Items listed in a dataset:
▽

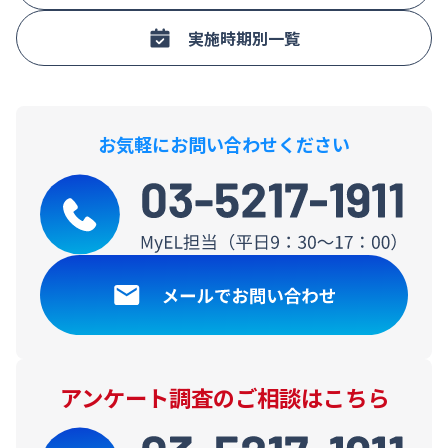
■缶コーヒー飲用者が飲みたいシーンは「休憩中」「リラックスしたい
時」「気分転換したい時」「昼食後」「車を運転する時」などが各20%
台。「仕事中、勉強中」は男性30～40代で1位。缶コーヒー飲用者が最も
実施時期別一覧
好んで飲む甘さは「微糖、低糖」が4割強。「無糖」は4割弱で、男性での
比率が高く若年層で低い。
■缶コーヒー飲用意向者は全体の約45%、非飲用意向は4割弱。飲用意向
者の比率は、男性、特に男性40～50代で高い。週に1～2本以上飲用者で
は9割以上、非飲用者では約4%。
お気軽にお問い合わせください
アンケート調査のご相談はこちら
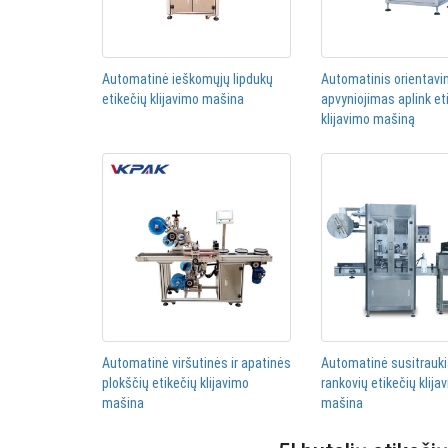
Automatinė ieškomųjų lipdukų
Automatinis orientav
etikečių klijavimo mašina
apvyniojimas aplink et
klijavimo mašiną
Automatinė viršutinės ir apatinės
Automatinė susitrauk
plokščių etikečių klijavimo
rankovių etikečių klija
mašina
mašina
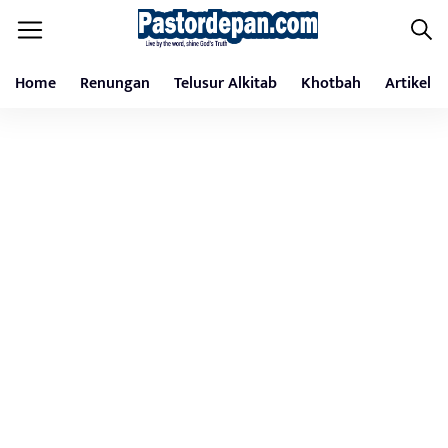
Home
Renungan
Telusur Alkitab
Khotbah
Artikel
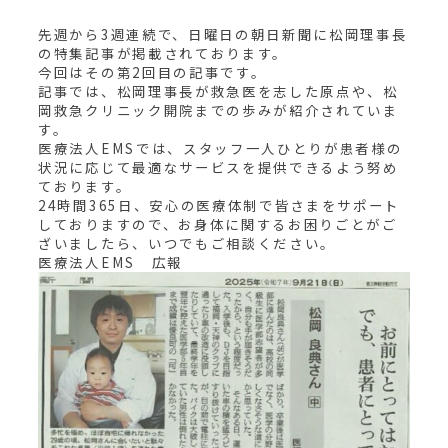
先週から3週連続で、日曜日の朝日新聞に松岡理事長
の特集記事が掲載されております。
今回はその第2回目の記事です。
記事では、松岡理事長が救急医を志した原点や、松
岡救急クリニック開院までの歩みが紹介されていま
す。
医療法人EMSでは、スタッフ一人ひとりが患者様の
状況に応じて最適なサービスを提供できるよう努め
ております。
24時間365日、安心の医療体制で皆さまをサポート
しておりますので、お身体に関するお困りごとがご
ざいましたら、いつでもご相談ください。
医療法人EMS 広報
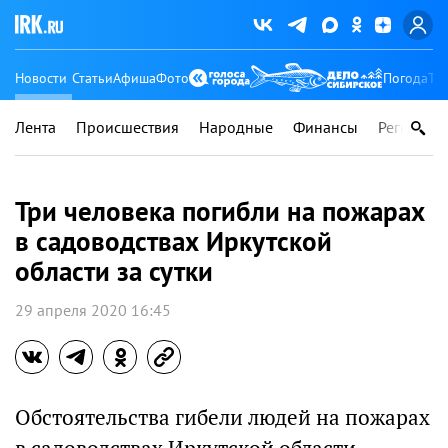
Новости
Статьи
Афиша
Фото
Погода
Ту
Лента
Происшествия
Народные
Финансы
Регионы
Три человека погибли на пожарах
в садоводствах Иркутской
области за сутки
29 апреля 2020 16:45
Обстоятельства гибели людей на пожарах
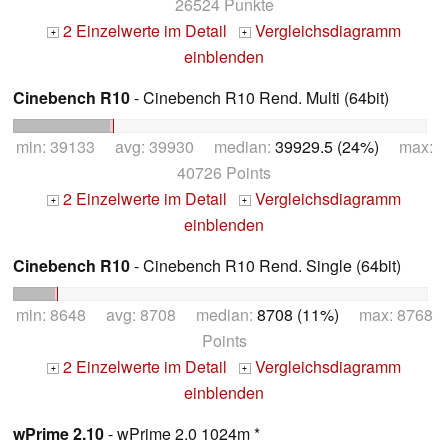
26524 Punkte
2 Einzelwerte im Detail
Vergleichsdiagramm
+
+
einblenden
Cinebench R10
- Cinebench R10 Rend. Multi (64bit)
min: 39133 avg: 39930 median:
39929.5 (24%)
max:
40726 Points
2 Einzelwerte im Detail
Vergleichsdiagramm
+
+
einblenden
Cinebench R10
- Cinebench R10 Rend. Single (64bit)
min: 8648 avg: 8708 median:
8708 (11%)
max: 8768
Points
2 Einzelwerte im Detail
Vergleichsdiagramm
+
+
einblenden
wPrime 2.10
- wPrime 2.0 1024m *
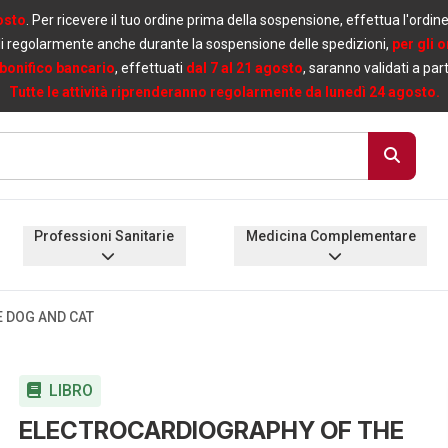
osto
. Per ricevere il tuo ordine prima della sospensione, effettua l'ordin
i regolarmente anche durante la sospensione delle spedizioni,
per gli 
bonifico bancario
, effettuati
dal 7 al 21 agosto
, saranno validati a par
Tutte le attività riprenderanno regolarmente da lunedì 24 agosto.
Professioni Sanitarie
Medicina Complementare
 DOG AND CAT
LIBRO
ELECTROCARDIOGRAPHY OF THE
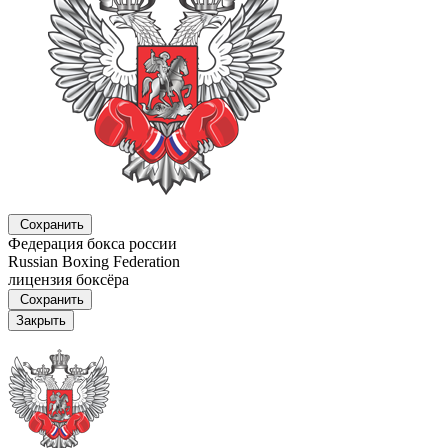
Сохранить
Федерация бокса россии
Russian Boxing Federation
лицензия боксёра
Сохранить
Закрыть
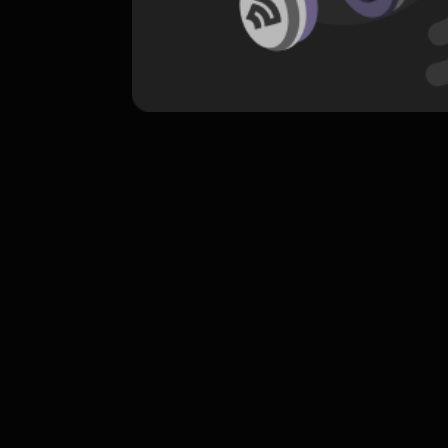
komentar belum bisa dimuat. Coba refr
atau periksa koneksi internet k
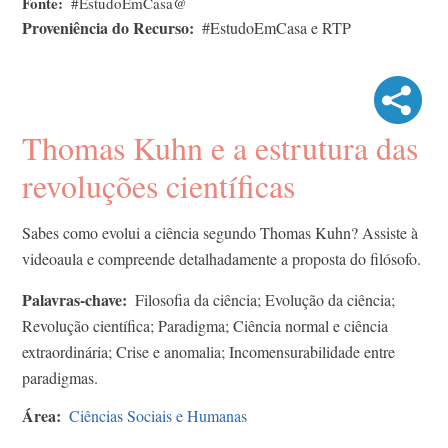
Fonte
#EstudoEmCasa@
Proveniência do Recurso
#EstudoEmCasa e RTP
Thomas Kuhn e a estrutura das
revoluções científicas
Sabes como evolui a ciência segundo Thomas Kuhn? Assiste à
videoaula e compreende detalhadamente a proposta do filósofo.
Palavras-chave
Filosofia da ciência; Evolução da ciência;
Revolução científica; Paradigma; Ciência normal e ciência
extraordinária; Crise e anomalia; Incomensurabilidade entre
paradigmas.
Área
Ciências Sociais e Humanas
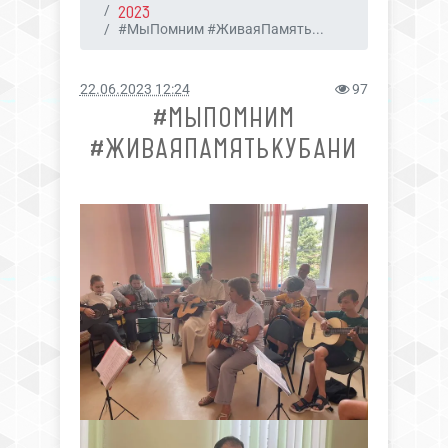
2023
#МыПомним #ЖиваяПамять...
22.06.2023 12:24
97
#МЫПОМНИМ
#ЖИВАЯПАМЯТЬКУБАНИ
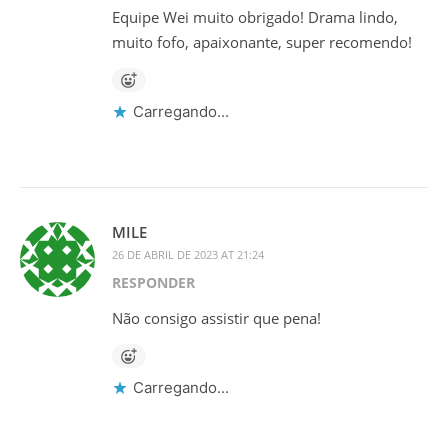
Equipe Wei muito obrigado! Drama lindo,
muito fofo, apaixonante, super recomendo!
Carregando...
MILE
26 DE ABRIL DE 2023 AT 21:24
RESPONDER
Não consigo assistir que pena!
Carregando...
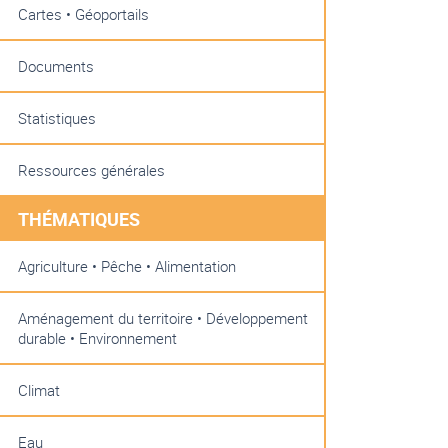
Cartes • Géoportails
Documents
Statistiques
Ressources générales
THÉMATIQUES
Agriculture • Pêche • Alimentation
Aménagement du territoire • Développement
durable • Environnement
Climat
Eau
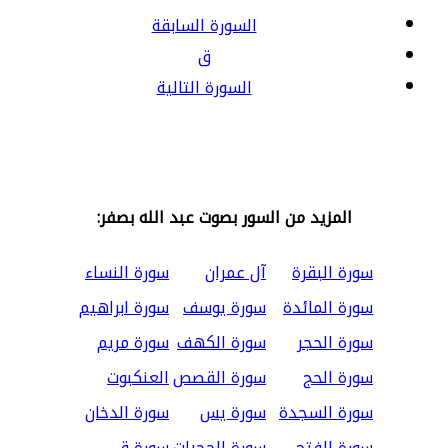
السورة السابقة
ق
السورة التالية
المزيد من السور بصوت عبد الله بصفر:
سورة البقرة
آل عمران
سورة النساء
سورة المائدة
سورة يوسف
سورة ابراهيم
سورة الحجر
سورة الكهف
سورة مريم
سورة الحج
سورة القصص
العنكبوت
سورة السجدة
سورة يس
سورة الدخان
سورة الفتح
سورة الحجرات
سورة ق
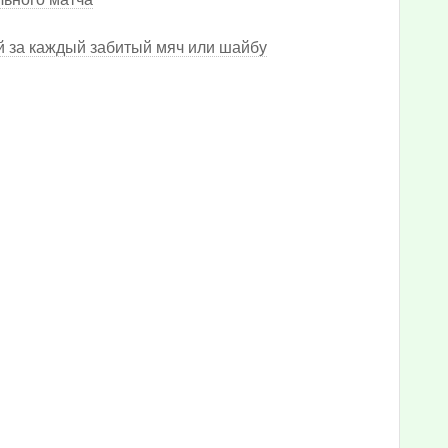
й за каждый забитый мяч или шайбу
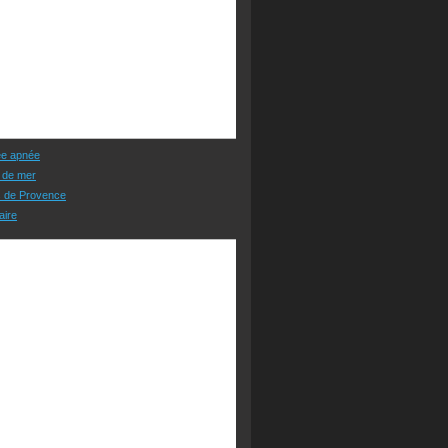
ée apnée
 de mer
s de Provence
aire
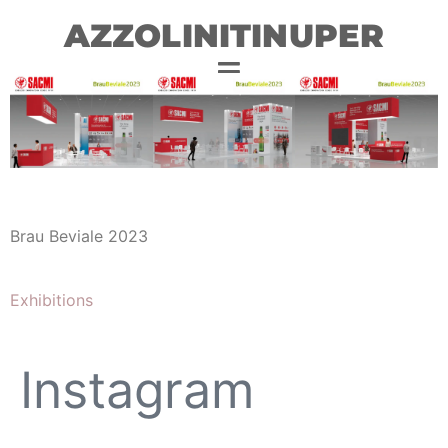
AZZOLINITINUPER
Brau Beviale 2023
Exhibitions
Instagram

△

=== Assigned task ===
Copy each line above exactly, with no images.

=== Reply to the task ===
■缶コーヒー飲用者が飲みたいシーンは「休憩中」「リラックスしたい
時」「気分転換したい時」「昼食後」「車を運転する時」などが各20%
台。「仕事中、勉強中」は男性30～40代で1位。缶コーヒー飲用者が最も
実施時期別一覧
好んで飲む甘さは「微糖、低糖」が4割強。「無糖」は4割弱で、男性での
比率が高く若年層で低い。
■缶コーヒー飲用意向者は全体の約45%、非飲用意向は4割弱。飲用意向
者の比率は、男性、特に男性40～50代で高い。週に1～2本以上飲用者で
は9割以上、非飲用者では約4%。
お気軽にお問い合わせください
アンケート調査のご相談はこちら
Automatinė ieškomųjų lipdukų
Automatinis orientav
etikečių klijavimo mašina
apvyniojimas aplink et
klijavimo mašiną
Automatinė viršutinės ir apatinės
Automatinė susitrauk
plokščių etikečių klijavimo
rankovių etikečių klija
mašina
mašina
Home
Renungan
Telusur Alkitab
Khotbah
Artikel
先週から3週連続で、日曜日の朝日新聞に松岡理事長
の特集記事が掲載されております。
今回はその第2回目の記事です。
記事では、松岡理事長が救急医を志した原点や、松
岡救急クリニック開院までの歩みが紹介されていま
す。
医療法人EMSでは、スタッフ一人ひとりが患者様の
状況に応じて最適なサービスを提供できるよう努め
ております。
24時間365日、安心の医療体制で皆さまをサポート
しておりますので、お身体に関するお困りごとがご
ざいましたら、いつでもご相談ください。
医療法人EMS 広報
Новости
Статьи
Афиша
Фото
Погода
Ту
Лента
Происшествия
Народные
Финансы
Регионы
Три человека погибли на пожарах
в садоводствах Иркутской
области за сутки
29 апреля 2020 16:45
Обстоятельства гибели людей на пожарах
26524 Punkte
2 Einzelwerte im Detail
Vergleichsdiagramm
+
+
einblenden
Cinebench R10
- Cinebench R10 Rend. Multi (64bit)
min: 39133 avg: 39930 median:
39929.5 (24%)
max:
40726 Points
2 Einzelwerte im Detail
Vergleichsdiagramm
+
+
einblenden
Cinebench R10
- Cinebench R10 Rend. Single (64bit)
min: 8648 avg: 8708 median:
8708 (11%)
max: 8768
Points
2 Einzelwerte im Detail
Vergleichsdiagramm
+
+
einblenden
wPrime 2.10
- wPrime 2.0 1024m *
osto
. Per ricevere il tuo ordine prima della sospensione, effettua l'ordin
i regolarmente anche durante la sospensione delle spedizioni,
per gli 
bonifico bancario
, effettuati
dal 7 al 21 agosto
, saranno validati a par
Tutte le attività riprenderanno regolarmente da lunedì 24 agosto.
Professioni Sanitarie
Medicina Complementare
 DOG AND CAT
LIBRO
ELECTROCARDIOGRAPHY OF THE
Сохранить
Федерация бокса россии
Russian Boxing Federation
лицензия боксёра
Сохранить
Закрыть
komentar belum bisa dimuat. Coba refr
atau periksa koneksi internet k
Fonte
#EstudoEmCasa@
Proveniência do Recurso
#EstudoEmCasa e RTP
Thomas Kuhn e a estrutura das
revoluções científicas
Sabes como evolui a ciência segundo Thomas Kuhn? Assiste à
videoaula e compreende detalhadamente a proposta do filósofo.
Palavras-chave
Filosofia da ciência; Evolução da ciência;
Revolução científica; Paradigma; Ciência normal e ciência
extraordinária; Crise e anomalia; Incomensurabilidade entre
paradigmas.
Área
Ciências Sociais e Humanas
2023
#МыПомним #ЖиваяПамять...
22.06.2023 12:24
97
#МЫПОМНИМ
#ЖИВАЯПАМЯТЬКУБАНИ
Equipe Wei muito obrigado! Drama lindo,
muito fofo, apaixonante, super recomendo!
Carregando...
MILE
26 DE ABRIL DE 2023 AT 21:24
RESPONDER
Não consigo assistir que pena!
Carregando...
Cartes • Géoportails
Documents
Statistiques
Ressources générales
THÉMATIQUES
Agriculture • Pêche • Alimentation
Aménagement du territoire • Développement
durable • Environnement
Climat
Eau
السورة السابقة
ق
السورة التالية
المزيد من السور بصوت عبد الله بصفر:
سورة البقرة
آل عمران
سورة النساء
سورة المائدة
سورة يوسف
سورة ابراهيم
سورة الحجر
سورة الكهف
سورة مريم
سورة الحج
سورة القصص
العنكبوت
سورة السجدة
سورة يس
سورة الدخان
سورة الفتح
سورة الحجرات
سورة ق
й за каждый забитый мяч или шайбу
ée apnée
 de mer
s de Provence
aire
AZZOLINITINUPER
Brau Beviale 2023
Exhibitions
Instagram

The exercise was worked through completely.